JURNALSUKABUMI.COM – Suara debur ombak menggelegar di antara karang-karang tajam Pantai Tenjoresmi, Palabuhanratu. Derak bambu tua sisa-sisa perahu nelayan yang karam berserakan di bibir pantai, menciptakan atmosfer yang menggetarkan jiwa. Inilah Karang Pamulang, salah satu titik paling misterius di garis pantai selatan Kabupaten Sukabumi, Jawa Barat.
Namun di balik kesan angker dan suara-suara alam yang seolah membawa pesan gaib, terdapat sebuah tempat sakral yang menyimpan warisan budaya dan spiritualitas lokal: Gua Ratu Karang Pamulang. Tempat ini bukan hanya menyajikan panorama alam yang eksotis, tetapi juga menawarkan pengalaman wisata spiritual yang mendalam potensi luar biasa yang bisa dikembangkan oleh Dinas Pariwisata (Dispar) Kabupaten Sukabumi.
Gua Ratu Karang Pamulang dijaga oleh Iwan Gunawan, generasi ketiga dari garis keturunan juru kunci yang telah merawat situs ini sejak era kolonial Belanda. Iwan bukan sekadar penjaga fisik gua, ia juga penjaga nilai-nilai adab dan spiritualitas yang selama ini menghidupi tempat tersebut.
“Kalau datangnya dengan niat baik dan adab yang benar, insyaAllah adem ayem,” ujar Iwan, Jumat (23/5/2025).
Gua alami ini memiliki kedalaman sekitar 10 meter, dengan ruang-ruang hening yang digunakan untuk riyadhah atau latihan spiritual. Tempat ini menjadi tujuan bagi mereka yang ingin menyucikan jiwa, mencari ketenangan batin, dan memperkuat hubungan dengan Sang Pencipta.
Berbeda dengan destinasi wisata populer lainnya yang mengedepankan hiburan dan atraksi, Gua Ratu Karang Pamulang menawarkan ketenangan dan refleksi.
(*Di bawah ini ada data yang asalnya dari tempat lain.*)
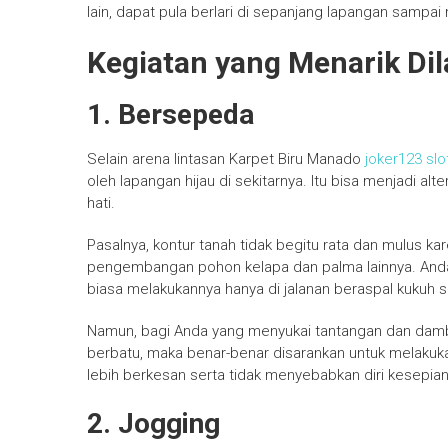
lain, dapat pula berlari di sepanjang lapangan sampai 
Kegiatan yang Menarik Di
1. Bersepeda
Selain arena lintasan Karpet Biru Manado
joker123 slo
oleh lapangan hijau di sekitarnya. Itu bisa menjadi al
hati.
Pasalnya, kontur tanah tidak begitu rata dan mulus
pengembangan pohon kelapa dan palma lainnya. Anda b
biasa melakukannya hanya di jalanan beraspal kukuh s
Namun, bagi Anda yang menyukai tantangan dan damb
berbatu, maka benar-benar disarankan untuk melakuk
lebih berkesan serta tidak menyebabkan diri kesepian
2. Jogging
Ini adalah hidden gem yang sangat potensial untuk dikembangkan sebagai destinasi wisata spiritual oleh Dinas Pariwisata Sukabumi.
Dengan penataan yang tepat dan tetap menjaga nilai-nilai sakralnya, gua ini bisa menjadi magnet wisatawan, khususnya mereka yang mencari pengalaman spiritual, retreat, hingga healing journey.
Beberapa langkah pengembangan yang bisa dilakukan antara lain:
- Penyediaan fasilitas interpretasi sejarah dan budaya gua.
- Pelatihan pemandu spiritual lokal.
- Pengembangan paket wisata retreat dan meditasi.
- Promosi berbasis digital untuk memperluas jangkauan wisatawan domestik maupun mancanegara.
Dalam menghadapi era pariwisata modern, penting bagi Dispar Sukabumi untuk menyeimbangkan antara pelestarian nilai tradisional dan novasi destinasi. Gua Ratu Karang Pamulang tidak boleh menjadi komoditas kosong; ia harus tetap dihormati sebagai ruang spiritual. Pengembangan destinasi harus dilakukan dengan prinsip keberlanjutan, adab budaya, dan partisipasi masyarakat lokal.
Gua Ratu Karang Pamulang bukan sekadar gua ia adalah ruang spiritual, warisan leluhur, dan potensi wisata unggulan yang belum tergarap optimal. Dengan pendekatan yang bijak dan kolaboratif, Dinas Pariwisata Sukabumi dapat mengangkatnya sebagai destinasi wisata spiritual bertaraf nasional, bahkan internasional.